WORK ITEM: Look through the records, and whenever a line includes the word "Bank", copy it.

MATERIAL PROVIDED:

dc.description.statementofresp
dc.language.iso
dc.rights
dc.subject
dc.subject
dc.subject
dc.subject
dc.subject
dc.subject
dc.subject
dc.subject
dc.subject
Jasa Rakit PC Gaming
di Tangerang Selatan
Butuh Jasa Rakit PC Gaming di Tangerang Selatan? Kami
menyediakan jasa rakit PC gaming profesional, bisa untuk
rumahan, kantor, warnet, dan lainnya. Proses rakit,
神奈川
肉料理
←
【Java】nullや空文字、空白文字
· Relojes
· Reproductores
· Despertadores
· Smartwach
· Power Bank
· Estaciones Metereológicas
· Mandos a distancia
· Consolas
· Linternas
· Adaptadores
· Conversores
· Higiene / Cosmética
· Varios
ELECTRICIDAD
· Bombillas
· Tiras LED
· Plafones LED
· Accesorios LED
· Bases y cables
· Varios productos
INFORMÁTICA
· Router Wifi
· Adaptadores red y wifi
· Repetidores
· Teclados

...

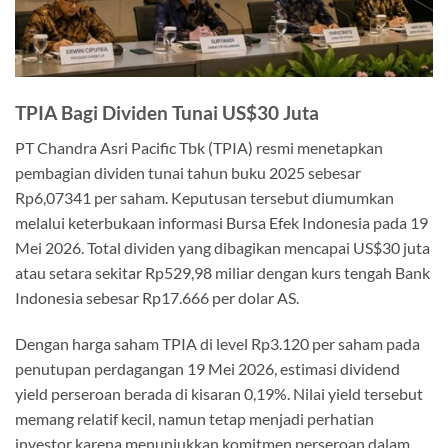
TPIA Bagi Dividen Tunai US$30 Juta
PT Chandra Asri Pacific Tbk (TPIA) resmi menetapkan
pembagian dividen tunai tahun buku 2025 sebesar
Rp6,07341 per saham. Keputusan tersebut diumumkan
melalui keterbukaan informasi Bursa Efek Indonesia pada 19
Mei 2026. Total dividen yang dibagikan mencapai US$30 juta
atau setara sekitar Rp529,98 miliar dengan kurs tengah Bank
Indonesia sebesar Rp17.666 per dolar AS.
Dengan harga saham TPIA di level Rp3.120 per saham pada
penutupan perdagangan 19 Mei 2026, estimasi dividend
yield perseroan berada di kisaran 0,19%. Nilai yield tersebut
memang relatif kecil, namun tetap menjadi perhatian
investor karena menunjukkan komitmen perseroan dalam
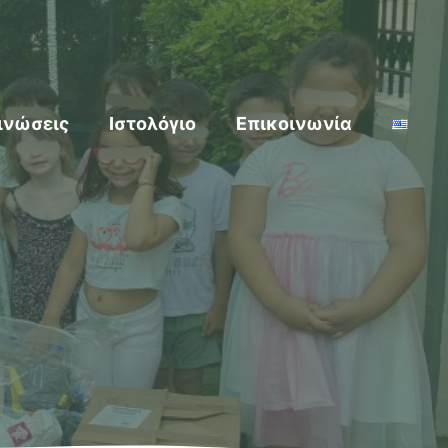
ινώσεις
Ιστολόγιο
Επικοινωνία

EXPECTED ANSWER:
· Power Bank
atau setara sekitar Rp529,98 miliar dengan kurs tengah Bank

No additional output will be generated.